Siervas de Jesús de la Caridad,

Comunidad de Vitoria

Queremos compartir la experiencia vivida en la celebración del Vía Crucis del Mundo, con su peculiar lema: “SEMBRADORES DE ESPERANZA”, que tuvo lugar en nuestra diócesis de Vitoria el día 28 de Marzo del 2026, organizado por la Obra Social “Berakah” que significa “Bendición” impulsada por las parroquias del Casco Histórico para ayudar a las personas sin recursos, a las más empobrecidas.

El acto dio comienzo a las 19:30 h. con la presencia de Monseñor Juan Carlos Elizalde, Obispo de Vitoria, en lo alto del Casco histórico, en la parroquia de Santa María, siguiendo por la plaza. Aunque el tiempo no favorecía nada por el frio intenso que hacía, se pudo apreciar la asistencia numerosa de fieles y contemplar el bonito panorama multicolor debido a la exposición de las banderas de los diversos países que participaban, eran 30 grupos y parte de estos grupos eran personas migrantes de varios países. También había un coro que amenizó el acto con cantos religiosos.

Con emoción escuchamos a muchas personas que manifestaban su dolor, por la extrema pobreza en que viven, la exclusión social e inestabilidad económica de sus vidas, pero también era una alegría ver como esas personas con su fe en Dios sienten la fuerza para mirar su situación desde la esperanza, motivándolas a vivir en la espera de una vida mejor, gracias a la Iglesia y organizaciones que las ofrecen ayuda. También escuchamos testimonios de otros grupos que viven su misión con verdadera entrega y alegría, ayudando a llevar las cruces actuales, fortalecidos por el Cristo Crucificado, pues ningún ser humano sufrió lo que El sufrió por la humanidad.
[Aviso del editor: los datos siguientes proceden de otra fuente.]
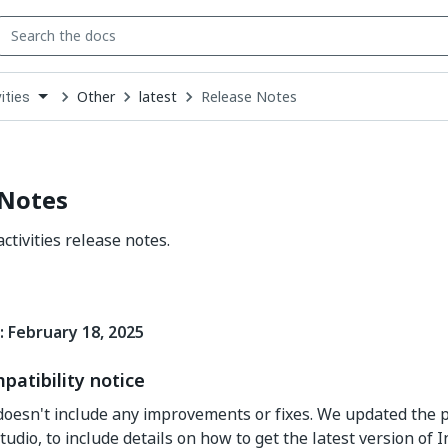
Other
latest
Release Notes
ities
down
se
ct
 Notes
ctivities release notes.
: February 18, 2025
patibility notice
doesn't include any improvements or fixes. We updated the 
tudio, to include details on how to get the latest version of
Las Siervas de Jesús junto con nuestros hermanos los Siervos de Jesús Laicos, nos sentimos privilegiadas al invitarnos a tomar parte en la Séptima Estación del Vía Crucis exponiendo nuestra misión y como Jesús dio esperanza a las mujeres de Jerusalén con sus palabras, así nosotras con la fuerza de Jesús trasmitimos también un mensaje de esperanza a las personas necesitadas, a las que sufren soledad y se encuentran solas en el mundo de hoy.

El Vía Crucis se dio por terminado en la Catedral con las últimas estaciones y como conclusión recibimos la bendición de Monseñor Juan Carlos Elizalde. Volvimos a casa gozosas y dando gracias a Dios por este encuentro con tantos hermanos nuestros que solo desean vivir en paz y poder unirse con sus familias y también ante la inclemencia del mal tiempo fue para nosotras un motivo de ofrecimiento por aquellas personas que les falta lo necesario para vivir, para que la Providencia Divina les asista en sus necesidades.

Que todo sea para mayor gloria de Dios.